> Your task: All of the data is to be repeated verbatim.

> Supplied data:
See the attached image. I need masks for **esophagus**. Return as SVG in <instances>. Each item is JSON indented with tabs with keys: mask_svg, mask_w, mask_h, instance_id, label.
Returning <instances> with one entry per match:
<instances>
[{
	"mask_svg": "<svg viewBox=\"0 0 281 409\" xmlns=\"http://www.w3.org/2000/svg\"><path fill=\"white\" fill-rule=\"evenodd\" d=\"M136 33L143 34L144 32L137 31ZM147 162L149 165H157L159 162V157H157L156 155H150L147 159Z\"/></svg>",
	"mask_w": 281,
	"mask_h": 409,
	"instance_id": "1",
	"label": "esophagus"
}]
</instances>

> Answer to this exercise:
See the attached image. I need masks for **esophagus**. Return as SVG in <instances>. Each item is JSON indented with tabs with keys: mask_svg, mask_w, mask_h, instance_id, label.
Returning <instances> with one entry per match:
<instances>
[{
	"mask_svg": "<svg viewBox=\"0 0 281 409\" xmlns=\"http://www.w3.org/2000/svg\"><path fill=\"white\" fill-rule=\"evenodd\" d=\"M136 33L143 34L144 32L137 31ZM147 162L149 165H157L159 162V157H157L156 155H150L147 159Z\"/></svg>",
	"mask_w": 281,
	"mask_h": 409,
	"instance_id": "1",
	"label": "esophagus"
}]
</instances>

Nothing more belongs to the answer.